Carbon-based perovskite solar cells with electron and hole-transporting/-blocking layers

Abstract Towards commercialization of perovskite solar cells (PSCs), further reducing the cost and increasing the stability of PSCs have been the most important tasks of researchers, as the efficiency of single-junction PSCs has reached a competitive level among all kinds of single-junction solar cells. Carbon-electrode-based PSCs (CPSCs), as one of the most promising constructions for achieving stable economical PSCs, now attract enormous attention for their cost-effectiveness and stability. Here, we briefly review the development of CPSCs and reveal the importance of n-i-p architecture for state-of-the-art CPSCs.
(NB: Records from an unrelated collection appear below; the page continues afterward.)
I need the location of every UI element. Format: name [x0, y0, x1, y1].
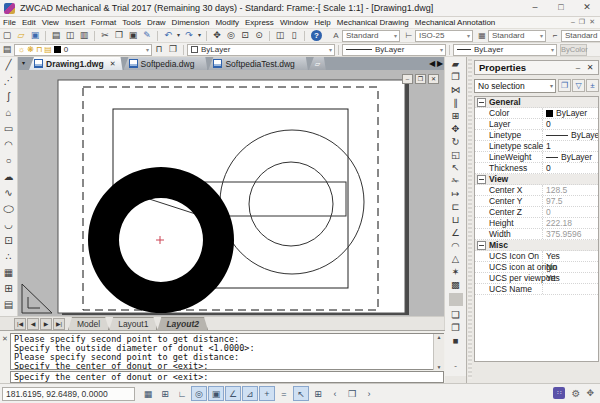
array-icon[interactable]: ⊞ [448, 109, 464, 122]
polygon-icon[interactable]: ⌂ [1, 105, 17, 121]
rotate-icon[interactable]: ↻ [448, 135, 464, 148]
point-icon[interactable]: ∴ [1, 249, 17, 265]
layer-states-icon[interactable]: ❐ [166, 43, 180, 56]
prop-row-center-z[interactable]: Center Z 0 [475, 207, 598, 218]
prop-row-linetype[interactable]: Linetype ByLayer [475, 130, 598, 141]
snap-toggle[interactable]: ▦ [140, 386, 156, 401]
menu-format[interactable]: Format [88, 18, 119, 27]
dyn-toggle[interactable]: ⊿ [242, 386, 258, 401]
tab-scroll-left-icon[interactable]: ◀ [428, 57, 436, 70]
doc-tab-drawing1[interactable]: Drawing1.dwg ✕ [29, 57, 123, 70]
separator[interactable] [449, 293, 463, 306]
trim-icon[interactable]: ✁ [448, 174, 464, 187]
mdi-restore-button[interactable]: ❐ [579, 18, 585, 26]
table-icon[interactable]: ⊞ [1, 281, 17, 297]
ortho-toggle[interactable]: ∟ [174, 386, 190, 401]
open-icon[interactable]: ▱ [14, 29, 28, 42]
prop-row-linetype-scale[interactable]: Linetype scale 1 [475, 141, 598, 152]
prop-row-ucs-name[interactable]: UCS Name [475, 284, 598, 295]
redo-arrow-icon[interactable]: ▾ [196, 29, 203, 42]
mdi-close-button[interactable]: ✕ [589, 18, 595, 26]
chevron-down-icon[interactable]: ▾ [551, 46, 554, 53]
menu-dimension[interactable]: Dimension [169, 18, 213, 27]
command-scrollbar[interactable]: ▲ ▼ [433, 334, 444, 370]
minimize-button[interactable]: – [522, 0, 548, 16]
fullscreen-icon[interactable]: ✥ [586, 388, 594, 398]
chevron-down-icon[interactable]: ▾ [329, 46, 332, 53]
gear-icon[interactable]: ⚙ [571, 388, 580, 399]
cut-icon[interactable]: ✂ [98, 29, 112, 42]
prop-row-center-y[interactable]: Center Y 97.5 [475, 196, 598, 207]
properties-title-bar[interactable]: Properties – ✕ [474, 60, 599, 75]
pan-icon[interactable]: ✥ [210, 29, 224, 42]
circle-icon[interactable]: ○ [1, 153, 17, 169]
command-history[interactable]: Please specify second point to get dista… [10, 333, 444, 370]
arc-icon[interactable]: ◠ [1, 137, 17, 153]
hatch-edit-icon[interactable]: ▩ [448, 278, 464, 291]
rectangle-icon[interactable]: ▭ [1, 121, 17, 137]
panel-minimize-icon[interactable]: – [572, 63, 584, 72]
menu-modify[interactable]: Modify [212, 18, 242, 27]
tab-scroll-right-icon[interactable]: ▶ [436, 57, 444, 70]
publish-icon[interactable]: ▥ [77, 29, 91, 42]
dimension-style-select[interactable]: ⊢ ISO-25▾ [403, 30, 473, 42]
color-select[interactable]: ByLayer ▾ [187, 44, 335, 56]
selection-select[interactable]: No selection ▾ [474, 79, 556, 93]
lineweight-select[interactable]: ByLayer ▾ [453, 44, 557, 56]
save-icon[interactable]: ▣ [28, 29, 42, 42]
break-icon[interactable]: ⊏ [448, 200, 464, 213]
etrack-toggle[interactable]: ∠ [225, 386, 241, 401]
menu-file[interactable]: File [0, 18, 19, 27]
scale-icon[interactable]: ◱ [448, 148, 464, 161]
linetype-select[interactable]: ByLayer ▾ [342, 44, 446, 56]
doc-tab-softpediatest[interactable]: SoftpediaTest.dwg [208, 57, 307, 70]
help-icon[interactable]: ? [311, 30, 322, 41]
vp-toggle[interactable]: ⊞ [310, 386, 326, 401]
quick-select-icon[interactable]: ▽ [572, 79, 585, 92]
menu-mechanical-drawing[interactable]: Mechanical Drawing [334, 18, 412, 27]
lwdisplay-toggle[interactable]: = [276, 386, 292, 401]
plot-icon[interactable]: ▤ [49, 29, 63, 42]
join-icon[interactable]: ⊔ [448, 213, 464, 226]
doc-minimize-button[interactable]: – [402, 74, 413, 84]
panel-close-icon[interactable]: ✕ [584, 63, 596, 72]
copy-icon[interactable]: ❐ [448, 70, 464, 83]
doc-restore-button[interactable]: ❐ [415, 74, 426, 84]
match-properties-icon[interactable]: ✎ [140, 29, 154, 42]
prop-row-width[interactable]: Width 375.9596 [475, 229, 598, 240]
layer-select[interactable]: ☼❋⊓▤ 0 ▾ [14, 44, 152, 56]
fillet-icon[interactable]: ◠ [448, 239, 464, 252]
close-tab-icon[interactable]: ✕ [110, 60, 116, 68]
menu-edit[interactable]: Edit [19, 18, 39, 27]
viewports-icon[interactable]: ◫ [273, 29, 287, 42]
spline-icon[interactable]: ∿ [1, 185, 17, 201]
lock-layer-icon[interactable]: ⊓ [152, 43, 166, 56]
ellipse-arc-icon[interactable]: ◡ [1, 217, 17, 233]
polar-toggle[interactable]: ◎ [191, 386, 207, 401]
menu-help[interactable]: Help [311, 18, 333, 27]
image-icon[interactable]: ▤ [1, 297, 17, 313]
layout-nav-prev[interactable]: ◀ [27, 318, 39, 330]
prev-viewport-button[interactable]: ‹ [327, 386, 343, 401]
chevron-down-icon[interactable]: ▾ [550, 82, 553, 89]
menu-express[interactable]: Express [242, 18, 277, 27]
scroll-up-icon[interactable]: ▲ [434, 334, 444, 340]
redo-icon[interactable]: ↷ [182, 29, 196, 42]
prop-row-ucs-per-viewport[interactable]: UCS per viewport Yes [475, 273, 598, 284]
separator[interactable] [304, 31, 305, 41]
prop-row-ucs-icon-on[interactable]: UCS Icon On Yes [475, 251, 598, 262]
new-document-tab-button[interactable]: ▱ [309, 57, 326, 70]
prop-section-general[interactable]: General [475, 97, 598, 108]
layout-tab-layout1[interactable]: Layout1 [109, 317, 157, 330]
print-preview-icon[interactable]: ◫ [63, 29, 77, 42]
prop-row-height[interactable]: Height 222.18 [475, 218, 598, 229]
next-viewport-button[interactable]: › [361, 386, 377, 401]
close-button[interactable]: ✕ [574, 0, 600, 16]
drawing-canvas[interactable]: – ❐ ✕ [18, 70, 444, 316]
sheet-set-icon[interactable]: ▯ [287, 29, 301, 42]
polyline-icon[interactable]: ʃ [1, 89, 17, 105]
select-objects-icon[interactable]: ❐ [558, 79, 571, 92]
prop-row-lineweight[interactable]: LineWeight ByLayer [475, 152, 598, 163]
offset-icon[interactable]: ∥ [448, 96, 464, 109]
separator[interactable] [269, 31, 270, 41]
However, despite their promising potential, challenges still exist in CPSCs in the n-i-p architecture, which mainly stem from the incompact contact of the hole-transporting layer (HTL)/carbon electrode. Thus, new carbon materials and/or novel manufacturing methods should be proposed. In addition, HTL is yet to be appropriate for state-of-the-art CPSCs because the fabrication of carbon electrode could result in the destruction of the underlayer. To further enhance the performance of CPSCs, both the HTL and electron transport layer as well as their interfaces with perovskite active layer need to be improved. We recommend that the perovskite active layer, with its long carrier lifetime, strong carrier transport capability, and long-term stability, is necessary as well for improved performance of CPSCs. We also highlight current researches on CPSCs and provide a systematic review of various types of regulation tools.